Stocks turned positive this week following the European Central Bank’s decision to use negative interest rates for funds on deposit with them. Mario Draghi believes this will spur lending in the Eurozone and help head off the potential for deflation there. In addition, a good May jobs number encouraged the markets that the US is recovering from its winter slowdown. Treasury bonds fell this week as yields rose from their year to date low last week. While economic signs are encouraging I am only cautiously optimistic as stock valuations remain high. Second quarter earnings beginning in July will be telling as it typically gets harder for companies to increase earnings after several years of expansion. Most notably this week:
- US Auto Sales rose sharply in May recovering from the winter slowdown. Toyota sales were up 17%, Chrysler up 17%, GM up 13% , Ford up 3% and Honda up 9%.
- US Productivity fell 3.2% in the first quarter. Severe winter weather was partly to blame as was an ongoing slowdown in efficiency gains.
- The US trade gap grew 6.9% to a seasonally adjusted $47.24 BN in April. From the previous year exports were up 3.0% and imports were up 5.4%.

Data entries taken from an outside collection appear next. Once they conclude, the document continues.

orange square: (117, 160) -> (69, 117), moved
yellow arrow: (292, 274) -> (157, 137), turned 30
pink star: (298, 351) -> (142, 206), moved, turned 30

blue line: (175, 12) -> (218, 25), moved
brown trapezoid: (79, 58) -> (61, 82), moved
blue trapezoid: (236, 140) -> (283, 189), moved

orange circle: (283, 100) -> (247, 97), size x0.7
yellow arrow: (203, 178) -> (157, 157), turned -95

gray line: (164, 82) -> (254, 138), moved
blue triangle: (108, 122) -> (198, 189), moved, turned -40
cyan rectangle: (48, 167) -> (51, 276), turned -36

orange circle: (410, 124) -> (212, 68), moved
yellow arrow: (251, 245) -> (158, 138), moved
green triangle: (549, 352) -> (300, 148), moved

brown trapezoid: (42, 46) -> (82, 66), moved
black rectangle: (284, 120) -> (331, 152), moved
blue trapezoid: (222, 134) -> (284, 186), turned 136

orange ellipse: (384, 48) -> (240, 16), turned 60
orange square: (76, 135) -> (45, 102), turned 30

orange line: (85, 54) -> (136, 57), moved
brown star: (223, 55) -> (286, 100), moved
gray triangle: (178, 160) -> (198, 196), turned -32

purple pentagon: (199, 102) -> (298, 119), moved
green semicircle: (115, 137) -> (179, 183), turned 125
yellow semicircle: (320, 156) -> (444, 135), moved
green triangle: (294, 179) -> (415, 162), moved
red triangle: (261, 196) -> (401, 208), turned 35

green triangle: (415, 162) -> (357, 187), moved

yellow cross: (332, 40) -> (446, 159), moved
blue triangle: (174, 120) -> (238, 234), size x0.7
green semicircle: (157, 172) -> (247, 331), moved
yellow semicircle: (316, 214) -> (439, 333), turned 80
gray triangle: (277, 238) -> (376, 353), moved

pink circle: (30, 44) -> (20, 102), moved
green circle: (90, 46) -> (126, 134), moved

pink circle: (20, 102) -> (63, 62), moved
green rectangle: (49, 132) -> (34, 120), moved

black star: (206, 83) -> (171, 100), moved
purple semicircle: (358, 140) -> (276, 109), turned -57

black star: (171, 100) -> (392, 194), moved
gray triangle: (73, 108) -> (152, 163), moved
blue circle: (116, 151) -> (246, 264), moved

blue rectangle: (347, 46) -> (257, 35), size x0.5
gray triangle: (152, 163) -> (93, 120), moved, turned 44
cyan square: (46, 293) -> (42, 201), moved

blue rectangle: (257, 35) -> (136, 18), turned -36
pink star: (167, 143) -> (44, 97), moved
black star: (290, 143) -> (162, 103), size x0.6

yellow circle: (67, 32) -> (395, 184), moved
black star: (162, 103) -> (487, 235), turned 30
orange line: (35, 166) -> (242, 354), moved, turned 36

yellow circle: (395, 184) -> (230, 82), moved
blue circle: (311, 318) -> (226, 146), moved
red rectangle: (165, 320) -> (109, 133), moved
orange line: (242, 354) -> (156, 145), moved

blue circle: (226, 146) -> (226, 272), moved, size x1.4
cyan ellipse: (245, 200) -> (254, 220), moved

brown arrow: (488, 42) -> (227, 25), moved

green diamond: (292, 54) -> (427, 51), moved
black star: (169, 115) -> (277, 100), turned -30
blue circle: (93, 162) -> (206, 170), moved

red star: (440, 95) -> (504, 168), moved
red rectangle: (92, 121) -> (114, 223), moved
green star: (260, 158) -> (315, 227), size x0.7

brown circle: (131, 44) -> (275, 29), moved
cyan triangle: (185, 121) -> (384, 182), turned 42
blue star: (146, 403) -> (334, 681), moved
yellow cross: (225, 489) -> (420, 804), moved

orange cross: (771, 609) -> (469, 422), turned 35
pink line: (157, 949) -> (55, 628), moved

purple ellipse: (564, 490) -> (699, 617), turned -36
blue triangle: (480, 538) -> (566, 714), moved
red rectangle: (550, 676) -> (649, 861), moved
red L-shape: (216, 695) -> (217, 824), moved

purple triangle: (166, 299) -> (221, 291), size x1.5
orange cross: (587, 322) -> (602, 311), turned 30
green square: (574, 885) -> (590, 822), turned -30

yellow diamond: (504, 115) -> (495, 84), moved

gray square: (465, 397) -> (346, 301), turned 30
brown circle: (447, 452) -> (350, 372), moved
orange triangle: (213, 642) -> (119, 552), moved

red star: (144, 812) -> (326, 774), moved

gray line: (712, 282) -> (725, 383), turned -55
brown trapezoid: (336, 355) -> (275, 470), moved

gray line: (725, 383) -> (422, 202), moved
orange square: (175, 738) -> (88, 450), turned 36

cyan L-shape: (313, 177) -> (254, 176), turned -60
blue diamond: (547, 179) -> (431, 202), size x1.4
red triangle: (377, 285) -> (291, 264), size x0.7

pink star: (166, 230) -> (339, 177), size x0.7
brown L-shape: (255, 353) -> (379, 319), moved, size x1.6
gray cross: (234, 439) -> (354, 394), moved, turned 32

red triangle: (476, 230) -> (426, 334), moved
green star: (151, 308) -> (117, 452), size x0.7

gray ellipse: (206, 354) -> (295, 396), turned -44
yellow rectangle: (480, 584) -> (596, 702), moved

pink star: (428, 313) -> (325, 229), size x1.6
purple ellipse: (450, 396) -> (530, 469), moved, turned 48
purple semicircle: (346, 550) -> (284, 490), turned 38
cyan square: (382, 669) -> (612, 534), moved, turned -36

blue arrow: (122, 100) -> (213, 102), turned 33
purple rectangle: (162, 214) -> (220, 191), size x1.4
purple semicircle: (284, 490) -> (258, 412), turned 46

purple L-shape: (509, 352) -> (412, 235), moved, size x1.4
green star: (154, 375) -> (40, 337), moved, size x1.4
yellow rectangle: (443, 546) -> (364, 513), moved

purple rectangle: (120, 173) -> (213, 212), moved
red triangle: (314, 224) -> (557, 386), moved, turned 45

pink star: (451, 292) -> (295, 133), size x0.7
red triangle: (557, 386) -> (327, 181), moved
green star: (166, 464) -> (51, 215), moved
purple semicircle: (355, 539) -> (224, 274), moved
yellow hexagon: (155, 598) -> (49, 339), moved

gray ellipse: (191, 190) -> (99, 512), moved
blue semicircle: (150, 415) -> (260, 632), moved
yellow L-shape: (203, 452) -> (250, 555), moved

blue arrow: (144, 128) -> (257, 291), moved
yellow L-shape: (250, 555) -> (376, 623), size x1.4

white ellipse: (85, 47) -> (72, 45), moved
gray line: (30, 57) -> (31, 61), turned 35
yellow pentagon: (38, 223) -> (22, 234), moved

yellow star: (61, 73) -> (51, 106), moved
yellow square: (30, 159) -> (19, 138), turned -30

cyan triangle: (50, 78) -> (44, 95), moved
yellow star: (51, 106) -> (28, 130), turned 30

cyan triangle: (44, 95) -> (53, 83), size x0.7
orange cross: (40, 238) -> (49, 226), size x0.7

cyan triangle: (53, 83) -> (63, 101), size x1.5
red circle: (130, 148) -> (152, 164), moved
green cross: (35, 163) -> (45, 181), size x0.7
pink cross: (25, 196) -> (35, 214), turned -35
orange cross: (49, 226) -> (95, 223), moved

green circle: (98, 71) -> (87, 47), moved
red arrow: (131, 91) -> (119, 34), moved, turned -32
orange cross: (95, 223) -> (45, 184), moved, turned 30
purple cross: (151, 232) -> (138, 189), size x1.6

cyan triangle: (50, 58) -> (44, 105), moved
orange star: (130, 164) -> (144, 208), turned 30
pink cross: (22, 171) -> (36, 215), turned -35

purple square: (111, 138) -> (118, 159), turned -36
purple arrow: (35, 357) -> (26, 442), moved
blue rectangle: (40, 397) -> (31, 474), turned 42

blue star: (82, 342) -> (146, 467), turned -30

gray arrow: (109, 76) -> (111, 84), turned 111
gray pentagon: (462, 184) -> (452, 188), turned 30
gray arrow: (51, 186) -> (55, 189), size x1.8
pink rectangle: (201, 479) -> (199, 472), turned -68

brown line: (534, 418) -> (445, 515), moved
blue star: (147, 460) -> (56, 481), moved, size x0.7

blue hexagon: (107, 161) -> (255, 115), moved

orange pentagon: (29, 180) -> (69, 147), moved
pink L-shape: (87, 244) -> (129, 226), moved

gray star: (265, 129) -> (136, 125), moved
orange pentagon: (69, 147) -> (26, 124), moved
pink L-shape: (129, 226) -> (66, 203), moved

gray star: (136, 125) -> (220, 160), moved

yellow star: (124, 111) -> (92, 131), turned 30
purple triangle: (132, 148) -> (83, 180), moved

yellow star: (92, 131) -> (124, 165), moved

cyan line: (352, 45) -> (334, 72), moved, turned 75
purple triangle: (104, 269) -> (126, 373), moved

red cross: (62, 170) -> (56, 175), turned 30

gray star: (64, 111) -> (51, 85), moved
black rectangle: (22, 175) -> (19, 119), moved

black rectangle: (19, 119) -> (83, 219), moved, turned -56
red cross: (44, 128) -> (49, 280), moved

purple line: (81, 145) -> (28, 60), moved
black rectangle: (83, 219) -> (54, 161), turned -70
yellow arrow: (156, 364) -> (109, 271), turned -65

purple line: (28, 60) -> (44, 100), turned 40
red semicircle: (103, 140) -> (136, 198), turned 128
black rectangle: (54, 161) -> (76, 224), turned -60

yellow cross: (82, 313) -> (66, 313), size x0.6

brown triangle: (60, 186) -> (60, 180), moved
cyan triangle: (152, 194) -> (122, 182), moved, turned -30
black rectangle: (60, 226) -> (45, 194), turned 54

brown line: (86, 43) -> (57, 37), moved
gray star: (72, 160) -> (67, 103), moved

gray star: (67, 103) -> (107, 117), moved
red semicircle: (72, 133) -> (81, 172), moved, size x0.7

- The Institute for Supply Management reported that manufacturing activity rose to 55.4 in May from 54.9 in April. Also ISM reported that nonmanufacturing activity rose to 56.3 in May from 55.2 in April better than expectations of 55.2.
- The European Central Bank moved to stimulate the European economy moving its main lending rate to .15% from .25%. It also lowered the interest rate on its deposit facility from 0% to -0.1% with the goal of getting banks to lend out their excess reserves.
- US Retail Sales increased 4.4% in May this was largely believed to be a recovery from the winter slowdown.
- 1st Time Claims for unemployment rose to 312,000 in the previous week. This was slightly worse than expectations. The four week moving average of claims fell to 310,250 the lowest since June 2007.
- The Department of Labor reported that the US created 217,000 jobs in May, close to forecasts. This is down from April’s gain, revised to 282,000. The unemployment rate remained unchanged at 6.3%. The total number of employed people finally surpasses the 2007 peak. However, the composition of employment has shifted many to lower paying jobs than before the financial crisis.